Le storytelling ; les grands sujets : l’humain, le management, l’organisation…

« Faire parler les matériels » pour diagnostiquer les causes des pannes ou des non-qualités.

« Ce sont moins les généraux que les sous-officiers qui gagnent les batailles. » [discutable à mon avis, voir Saint Thomas d’Aquin sur le fonctionnement d’une armée ou d’une nation.]

« Que transforment les chefs ? » « Accélèrent-ils le progrès ? »  « Sont-ils des suiveurs ou des leaders ? »

« La défiance, Sida managérial. »

« Doit décider la personne qui est responsable, c’est-à-dire qui devra rendre compte des conséquences de l’application de la décision prise. »

« Devenir chef est plus une charge qu’un bonheur, ce qui peut surprendre les naïfs quand ils réalisent que leurs devoirs sont bien plus importants que leurs droits. »

« Clarifier l’eau dans le bocal » (pour que les fraudeurs et les passagers clandestins soient visibles).

« Si le besoin d’ordre est essentiel, le besoin de reconnaissance l’est tout autant. »

« Ramener les techniciens et les fabricants à l’intérieur de leur métier. »

« Obliger les différents niveaux hiérarchiques et les différents métiers ou secteurs concernés à travailler ensemble pour avoir des références communes de fiabilité, qualité, productivité». « Avoir une vision partagée des impératifs Client.»

« Mettre en place le mécanisme de l’amélioration continue.»

« Réunir les conditions pour que les collaborateurs retrouvent l’amour et la fierté de leur métier. »

« Rappeler à chacun le sens du service qu’il a à rendre.» (et pas seulement l’intitulé de ce service).

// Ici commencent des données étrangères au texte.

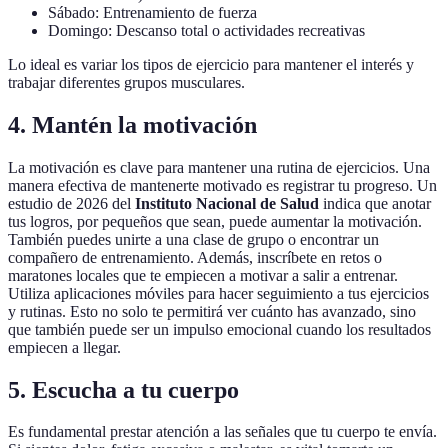
Sábado: Entrenamiento de fuerza
Domingo: Descanso total o actividades recreativas
Lo ideal es variar los tipos de ejercicio para mantener el interés y
trabajar diferentes grupos musculares.
4. Mantén la motivación
La motivación es clave para mantener una rutina de ejercicios. Una
manera efectiva de mantenerte motivado es registrar tu progreso. Un
estudio de 2026 del
Instituto Nacional de Salud
indica que anotar
tus logros, por pequeños que sean, puede aumentar la motivación.
También puedes unirte a una clase de grupo o encontrar un
compañero de entrenamiento. Además, inscríbete en retos o
maratones locales que te empiecen a motivar a salir a entrenar.
Utiliza aplicaciones móviles para hacer seguimiento a tus ejercicios
y rutinas. Esto no solo te permitirá ver cuánto has avanzado, sino
que también puede ser un impulso emocional cuando los resultados
empiecen a llegar.
5. Escucha a tu cuerpo
Es fundamental prestar atención a las señales que tu cuerpo te envía.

« Il ne suffit pas d’affecter quelqu’un à un poste de travail pour que le travail soit bien fait. »

« Les salariés peuvent tout oublier, sauf l’humiliation. »

« On ne peut pas résoudre les problèmes avec les modes de pensée qui les ont engendrés. » (Einstein)

« On gouverne les hommes et on administre les choses. »

Les plus perspicaces trouveront peut-être dans ce qui suit un lieu d’enracinement possible de la vision de l’économie, de l’entreprise et de l’homme qu’a notre auteur:

« Placer l’homme au cœur de l’attention reste une aspiration assez communément partagée chez ceux qui croient en la dignité de toute personne humaine, en raison de sa nature propre. »

 « Sous des latitudes variées, dans des contextes historiques et culturels différents, des entreprises de toutes tailles ont su créer des environnements favorables à l’épanouissement de leurs collaborateurs et à l’obtention d’excellents résultats dans la durée. »

 « Si la vérité n’existe pas, le mensonge, lui, existe. Etrange contradiction. » (p.61)

« Faire la différence entre la personne et les actes. » (p.84)

« Les chefs servent [au moins] à faire réussir leur équipe. » (p.89)

« Une des raisons d’être des chefs est de faciliter le travail de ses collaborateurs. » (p. 110)

Distinction entre erreur et faute (pp. 92 et 93).

« Être intolérant vis-à-vis des erreurs mais tolérant vis-à-vis des personnes qui les ont commises. » (p.94)

« La paix, c’est la tranquillité de l’ordre. » (Saint Augustin) (p.109)

« Ne pas faire le travail des responsables à leur place. » (subsidiarité) (p.111)

Diverses références à l’ordre et à la justice. « La justice n’est pas l’égalité. » (p.132)

« Remettre à l’endroit ce qui avait été mis à l’envers. » (p.135) : notion d’ordre.

Allusion à la morale naturelle (p.175)

Plusieurs citations de Simone Weil (dont on connaît la fascination pour le christianisme).